▸ **PROBLEM**
In the answer, each line from the top of the material through the line that contains "4.（14:40～15:10）" is restated exactly. No picture is given again.

▸ **TASK MATERIAL**
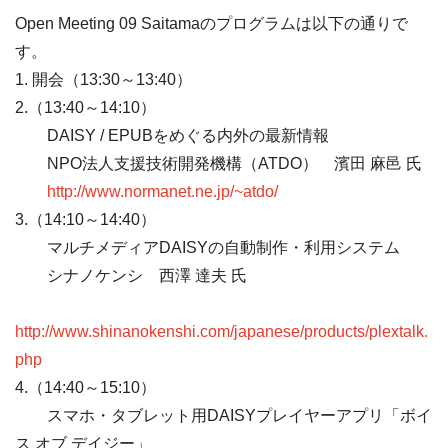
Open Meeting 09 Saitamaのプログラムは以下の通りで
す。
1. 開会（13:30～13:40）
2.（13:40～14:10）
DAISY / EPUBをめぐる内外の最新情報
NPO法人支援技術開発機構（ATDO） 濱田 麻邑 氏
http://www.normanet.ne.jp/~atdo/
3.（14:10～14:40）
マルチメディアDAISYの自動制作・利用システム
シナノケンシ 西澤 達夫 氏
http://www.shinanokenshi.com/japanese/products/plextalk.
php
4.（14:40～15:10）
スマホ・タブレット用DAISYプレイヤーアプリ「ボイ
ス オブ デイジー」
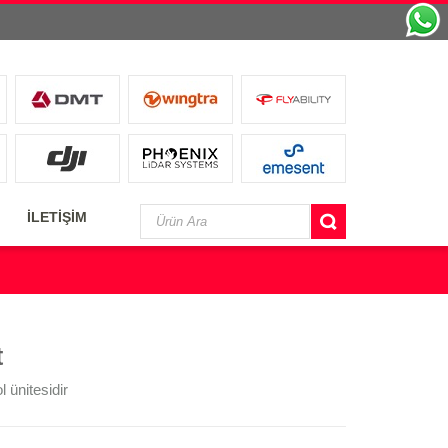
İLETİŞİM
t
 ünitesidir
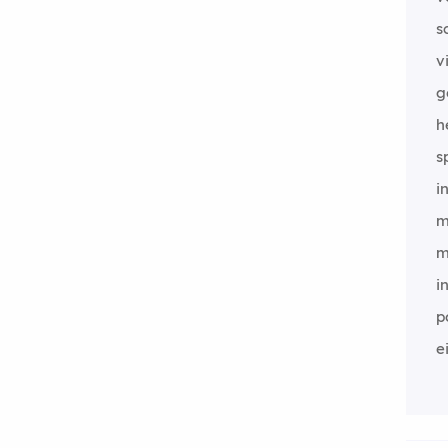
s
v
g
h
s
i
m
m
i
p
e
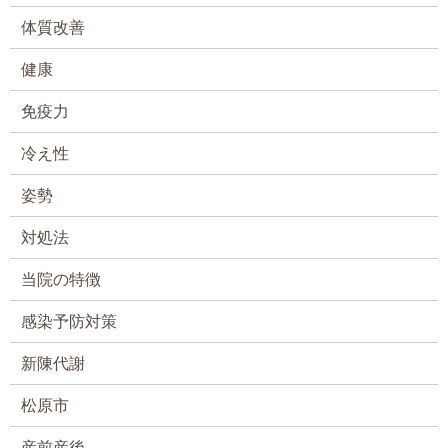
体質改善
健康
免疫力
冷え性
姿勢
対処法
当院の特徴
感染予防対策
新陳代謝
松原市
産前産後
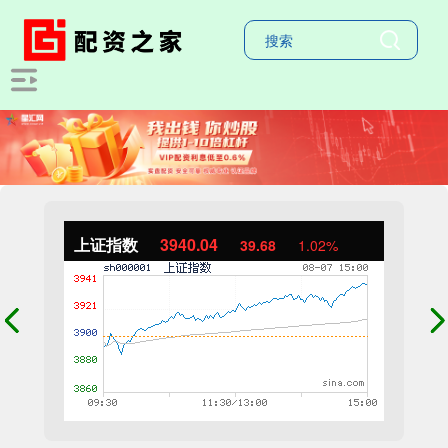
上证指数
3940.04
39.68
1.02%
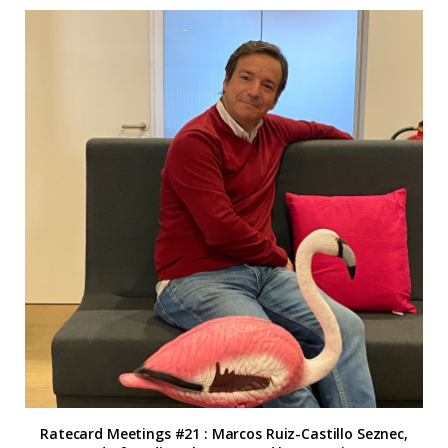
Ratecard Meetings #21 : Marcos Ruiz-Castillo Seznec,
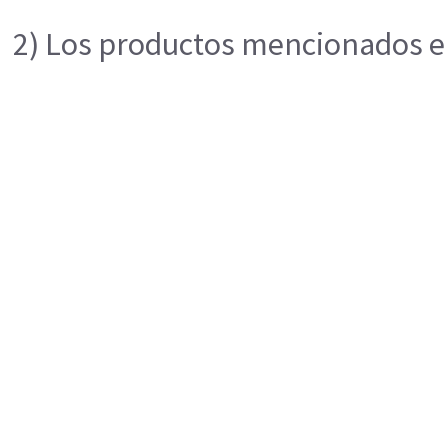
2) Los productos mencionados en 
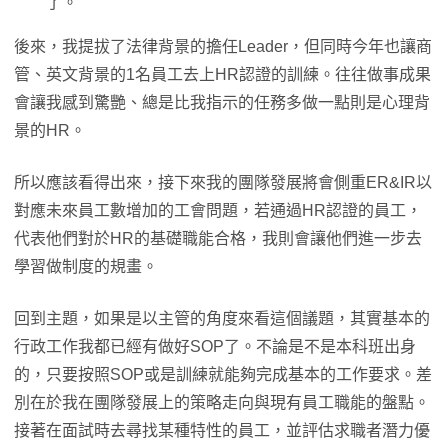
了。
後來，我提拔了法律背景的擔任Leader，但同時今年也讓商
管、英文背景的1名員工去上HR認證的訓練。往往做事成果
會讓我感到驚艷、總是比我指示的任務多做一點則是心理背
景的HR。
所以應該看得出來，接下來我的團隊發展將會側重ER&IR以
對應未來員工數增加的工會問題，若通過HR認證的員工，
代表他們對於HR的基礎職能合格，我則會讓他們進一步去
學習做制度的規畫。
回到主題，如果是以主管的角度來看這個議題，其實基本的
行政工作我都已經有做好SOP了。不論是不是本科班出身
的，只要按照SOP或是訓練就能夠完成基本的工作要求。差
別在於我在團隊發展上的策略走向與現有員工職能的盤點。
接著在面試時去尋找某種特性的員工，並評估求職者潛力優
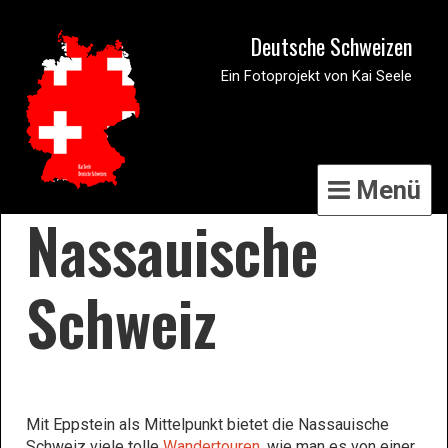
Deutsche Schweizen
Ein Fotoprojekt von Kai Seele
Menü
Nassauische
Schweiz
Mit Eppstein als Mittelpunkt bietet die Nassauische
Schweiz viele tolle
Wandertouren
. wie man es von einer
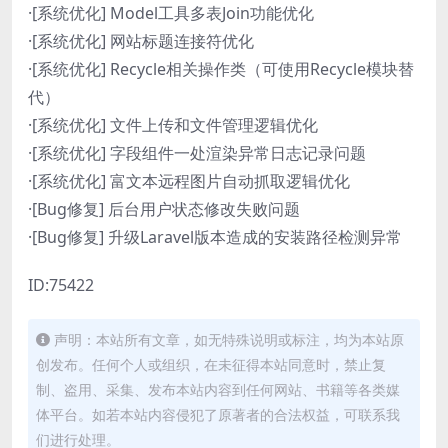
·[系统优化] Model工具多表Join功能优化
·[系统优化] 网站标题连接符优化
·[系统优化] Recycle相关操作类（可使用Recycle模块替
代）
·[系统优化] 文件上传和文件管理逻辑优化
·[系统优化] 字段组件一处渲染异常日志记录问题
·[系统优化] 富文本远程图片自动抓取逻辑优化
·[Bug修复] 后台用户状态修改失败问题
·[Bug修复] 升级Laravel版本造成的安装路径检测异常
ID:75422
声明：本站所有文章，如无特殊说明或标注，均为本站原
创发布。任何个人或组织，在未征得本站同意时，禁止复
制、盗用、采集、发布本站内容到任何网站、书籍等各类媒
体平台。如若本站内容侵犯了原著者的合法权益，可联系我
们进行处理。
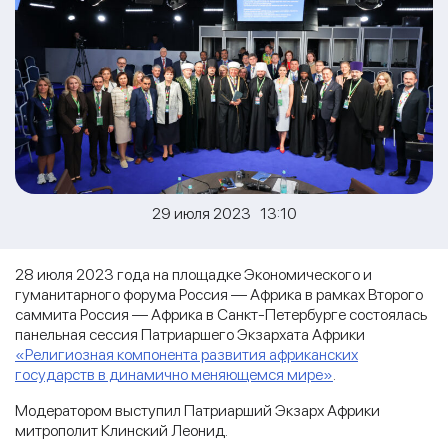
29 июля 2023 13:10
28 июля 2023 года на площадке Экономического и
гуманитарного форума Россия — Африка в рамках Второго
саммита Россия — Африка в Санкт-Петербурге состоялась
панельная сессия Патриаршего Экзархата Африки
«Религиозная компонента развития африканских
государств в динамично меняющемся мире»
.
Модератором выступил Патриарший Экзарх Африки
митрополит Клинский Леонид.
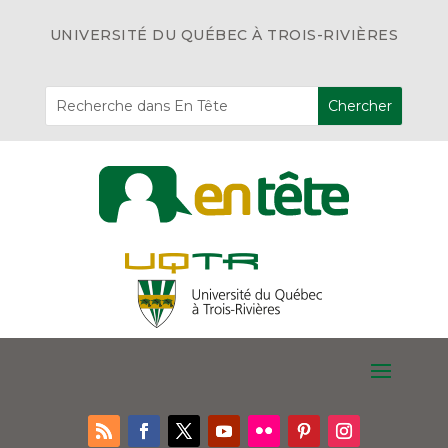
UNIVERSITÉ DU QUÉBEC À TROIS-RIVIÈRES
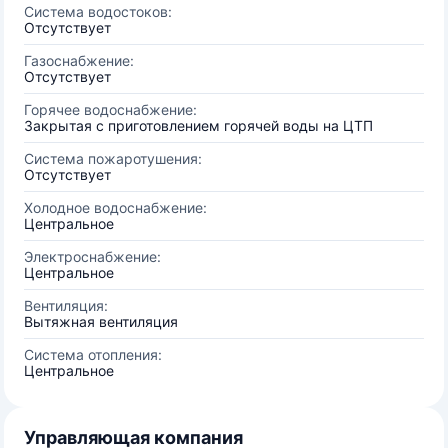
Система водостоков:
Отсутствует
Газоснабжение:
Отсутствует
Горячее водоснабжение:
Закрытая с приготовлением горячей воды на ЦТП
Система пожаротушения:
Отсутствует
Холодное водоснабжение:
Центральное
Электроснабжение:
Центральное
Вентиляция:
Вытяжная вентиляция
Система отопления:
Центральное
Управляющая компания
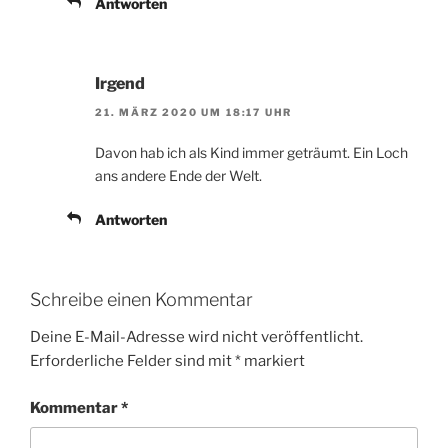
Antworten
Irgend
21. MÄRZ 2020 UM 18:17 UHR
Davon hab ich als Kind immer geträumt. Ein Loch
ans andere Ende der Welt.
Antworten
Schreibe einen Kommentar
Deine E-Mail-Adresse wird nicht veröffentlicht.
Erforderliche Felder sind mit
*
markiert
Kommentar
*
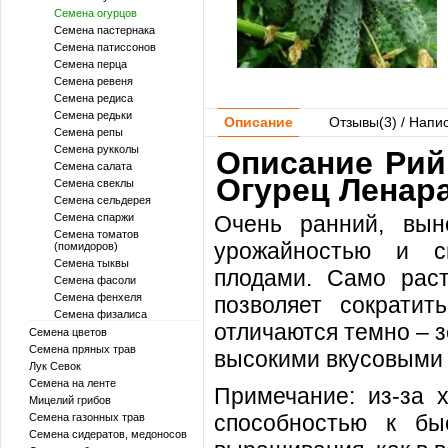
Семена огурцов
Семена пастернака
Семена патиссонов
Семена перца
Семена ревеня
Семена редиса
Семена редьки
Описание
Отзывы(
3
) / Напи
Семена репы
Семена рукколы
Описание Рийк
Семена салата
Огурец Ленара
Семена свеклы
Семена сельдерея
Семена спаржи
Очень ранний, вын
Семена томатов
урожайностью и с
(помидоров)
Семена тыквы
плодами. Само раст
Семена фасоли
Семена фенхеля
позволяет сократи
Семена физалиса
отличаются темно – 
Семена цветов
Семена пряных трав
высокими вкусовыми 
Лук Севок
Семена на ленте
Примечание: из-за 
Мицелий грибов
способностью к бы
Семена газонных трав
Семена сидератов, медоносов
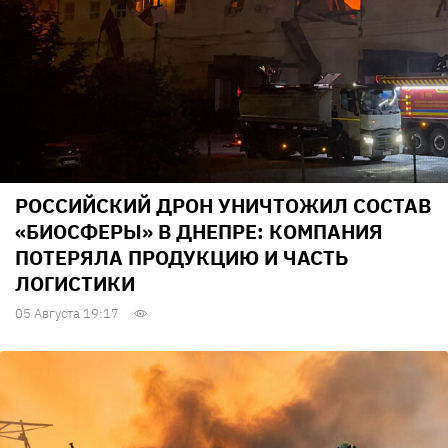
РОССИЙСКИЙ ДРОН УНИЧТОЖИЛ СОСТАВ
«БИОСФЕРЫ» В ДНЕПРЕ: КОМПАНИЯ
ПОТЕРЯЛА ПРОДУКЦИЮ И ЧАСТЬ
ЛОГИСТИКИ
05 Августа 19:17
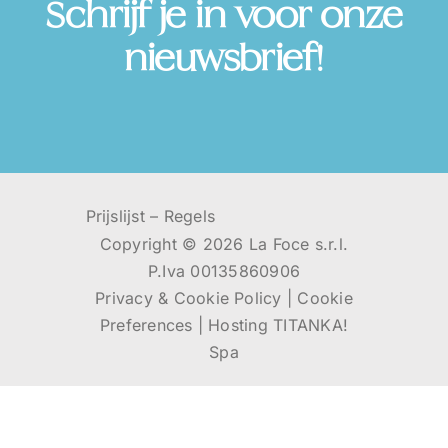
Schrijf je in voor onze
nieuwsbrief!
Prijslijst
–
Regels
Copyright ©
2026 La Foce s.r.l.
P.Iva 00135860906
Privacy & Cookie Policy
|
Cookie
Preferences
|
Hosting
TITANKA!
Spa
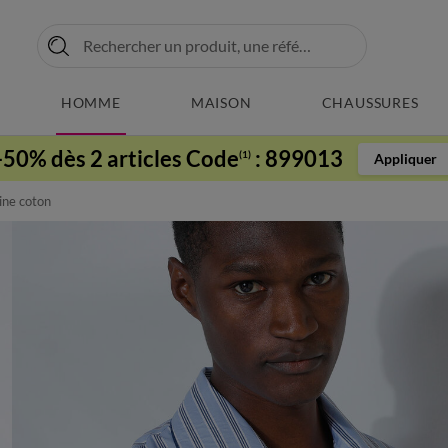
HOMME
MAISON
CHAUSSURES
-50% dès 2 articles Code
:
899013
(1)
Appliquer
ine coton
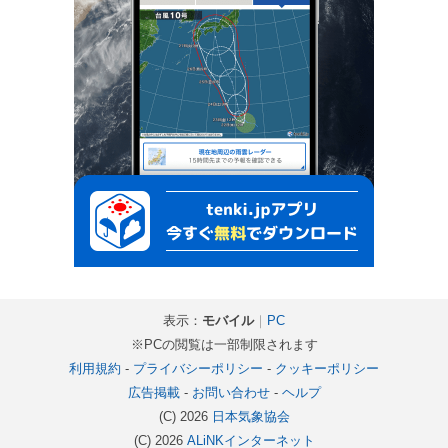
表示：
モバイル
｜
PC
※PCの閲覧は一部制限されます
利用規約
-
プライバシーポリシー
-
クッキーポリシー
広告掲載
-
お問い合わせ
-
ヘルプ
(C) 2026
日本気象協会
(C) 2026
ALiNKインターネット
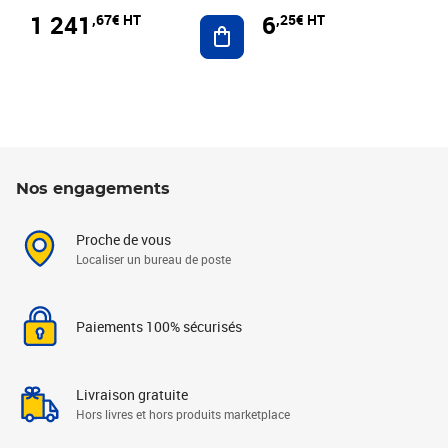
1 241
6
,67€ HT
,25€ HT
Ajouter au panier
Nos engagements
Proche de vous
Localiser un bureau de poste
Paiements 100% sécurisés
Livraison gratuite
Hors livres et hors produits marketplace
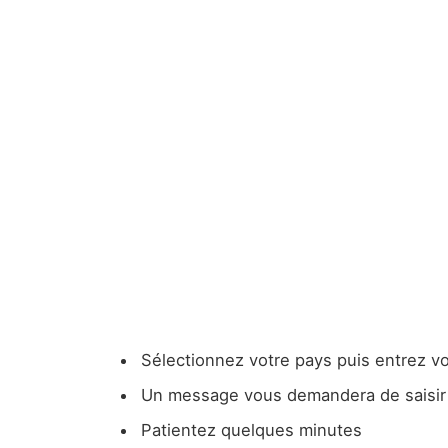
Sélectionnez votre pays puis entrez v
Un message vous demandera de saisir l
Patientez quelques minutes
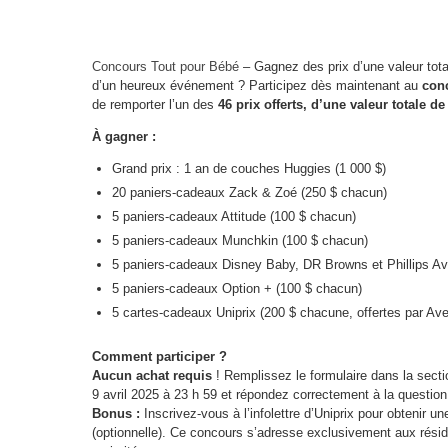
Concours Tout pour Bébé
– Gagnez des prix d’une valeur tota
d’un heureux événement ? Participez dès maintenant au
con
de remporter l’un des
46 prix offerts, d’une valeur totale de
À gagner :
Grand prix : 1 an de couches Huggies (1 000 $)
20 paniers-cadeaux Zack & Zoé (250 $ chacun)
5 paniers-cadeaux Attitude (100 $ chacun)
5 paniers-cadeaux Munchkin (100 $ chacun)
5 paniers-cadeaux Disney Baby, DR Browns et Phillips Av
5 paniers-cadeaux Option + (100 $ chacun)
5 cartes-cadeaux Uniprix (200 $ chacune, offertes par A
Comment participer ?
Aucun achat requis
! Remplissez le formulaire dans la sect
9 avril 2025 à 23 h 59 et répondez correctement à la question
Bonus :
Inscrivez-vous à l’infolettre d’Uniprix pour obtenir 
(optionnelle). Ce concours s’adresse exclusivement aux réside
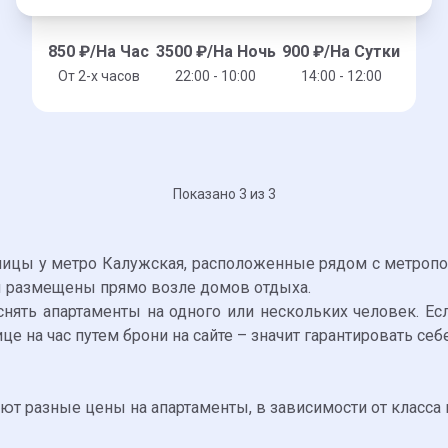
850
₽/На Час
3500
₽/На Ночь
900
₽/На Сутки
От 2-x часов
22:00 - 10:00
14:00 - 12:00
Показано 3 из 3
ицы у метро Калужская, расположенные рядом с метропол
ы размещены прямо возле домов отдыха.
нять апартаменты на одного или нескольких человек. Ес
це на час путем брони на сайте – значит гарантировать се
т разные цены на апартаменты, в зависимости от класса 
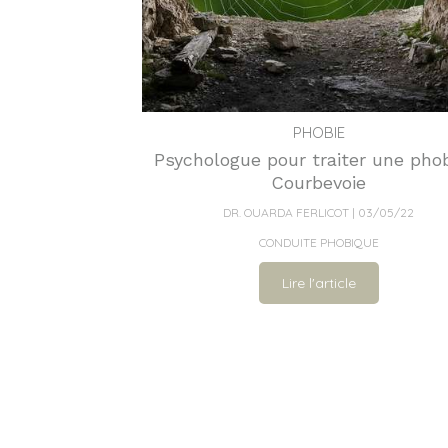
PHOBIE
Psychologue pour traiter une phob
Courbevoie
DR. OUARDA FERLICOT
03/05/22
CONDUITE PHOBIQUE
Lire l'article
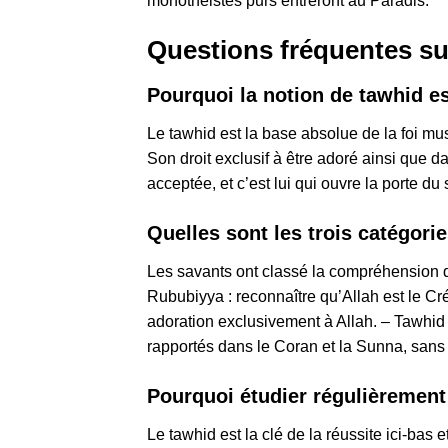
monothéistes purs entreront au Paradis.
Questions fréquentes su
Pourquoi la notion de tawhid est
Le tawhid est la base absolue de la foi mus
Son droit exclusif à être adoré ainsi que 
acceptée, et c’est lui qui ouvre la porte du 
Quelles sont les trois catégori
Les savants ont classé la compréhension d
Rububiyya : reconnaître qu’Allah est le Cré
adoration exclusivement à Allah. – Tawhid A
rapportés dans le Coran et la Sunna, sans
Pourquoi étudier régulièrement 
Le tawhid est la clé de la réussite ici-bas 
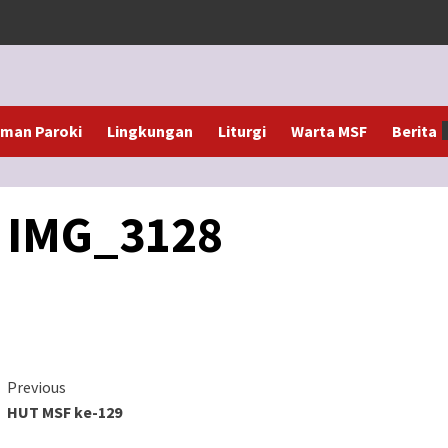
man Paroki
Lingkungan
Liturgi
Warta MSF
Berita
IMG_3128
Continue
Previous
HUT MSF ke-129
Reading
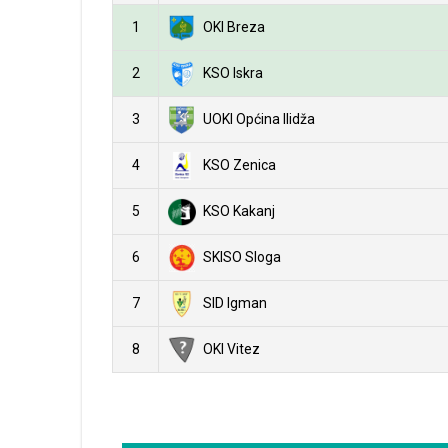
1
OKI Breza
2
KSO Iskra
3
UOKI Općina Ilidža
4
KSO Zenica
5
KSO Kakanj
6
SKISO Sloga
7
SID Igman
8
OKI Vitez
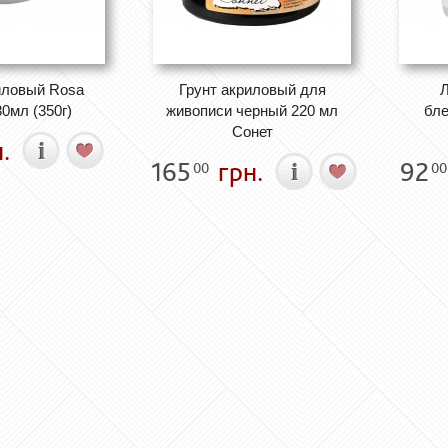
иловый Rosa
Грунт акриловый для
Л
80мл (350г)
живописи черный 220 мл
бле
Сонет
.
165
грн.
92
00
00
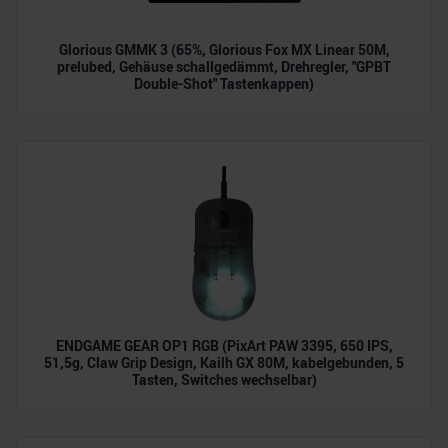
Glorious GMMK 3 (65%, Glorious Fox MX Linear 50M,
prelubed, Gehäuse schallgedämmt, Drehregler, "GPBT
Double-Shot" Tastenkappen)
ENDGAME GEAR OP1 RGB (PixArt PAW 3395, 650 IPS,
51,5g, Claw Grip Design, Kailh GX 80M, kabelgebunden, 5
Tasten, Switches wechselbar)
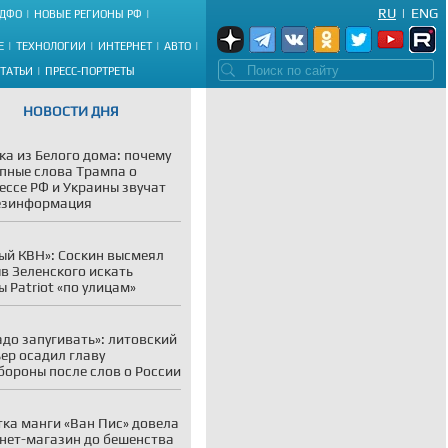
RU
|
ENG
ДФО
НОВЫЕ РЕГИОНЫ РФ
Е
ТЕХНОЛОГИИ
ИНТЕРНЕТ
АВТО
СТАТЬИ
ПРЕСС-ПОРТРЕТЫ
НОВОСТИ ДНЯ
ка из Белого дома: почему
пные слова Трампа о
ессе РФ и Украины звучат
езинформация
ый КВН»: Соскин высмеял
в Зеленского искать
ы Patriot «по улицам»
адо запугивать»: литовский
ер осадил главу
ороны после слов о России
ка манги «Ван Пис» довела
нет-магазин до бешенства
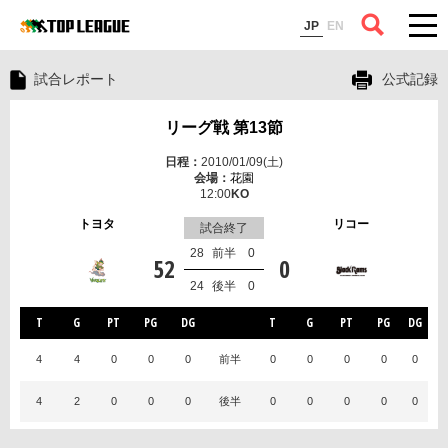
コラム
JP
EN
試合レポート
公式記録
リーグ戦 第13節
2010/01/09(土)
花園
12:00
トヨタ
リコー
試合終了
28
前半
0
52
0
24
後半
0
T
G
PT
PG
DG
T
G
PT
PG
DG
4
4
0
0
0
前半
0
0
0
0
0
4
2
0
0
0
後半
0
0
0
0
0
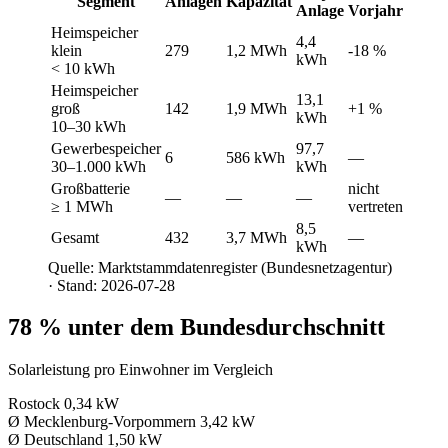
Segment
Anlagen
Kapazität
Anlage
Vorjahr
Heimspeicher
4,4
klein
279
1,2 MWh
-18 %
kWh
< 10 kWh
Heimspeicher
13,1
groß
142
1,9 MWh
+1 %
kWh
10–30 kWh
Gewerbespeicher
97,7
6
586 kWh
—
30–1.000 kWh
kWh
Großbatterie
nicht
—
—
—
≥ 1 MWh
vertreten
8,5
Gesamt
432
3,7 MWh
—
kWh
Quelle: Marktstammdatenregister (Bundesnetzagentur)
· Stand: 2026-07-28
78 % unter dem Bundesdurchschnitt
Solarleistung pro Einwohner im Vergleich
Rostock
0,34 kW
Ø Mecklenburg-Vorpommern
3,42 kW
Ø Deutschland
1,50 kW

▸ **RESULT FOR THIS EXERCISE**
Open Meeting 09 Saitamaのプログラムは以下の通りで
す。
1. 開会（13:30～13:40）
2.（13:40～14:10）
DAISY / EPUBをめぐる内外の最新情報
NPO法人支援技術開発機構（ATDO） 濱田 麻邑 氏
http://www.normanet.ne.jp/~atdo/
3.（14:10～14:40）
マルチメディアDAISYの自動制作・利用システム
シナノケンシ 西澤 達夫 氏
http://www.shinanokenshi.com/japanese/products/plextalk.
php
4.（14:40～15:10）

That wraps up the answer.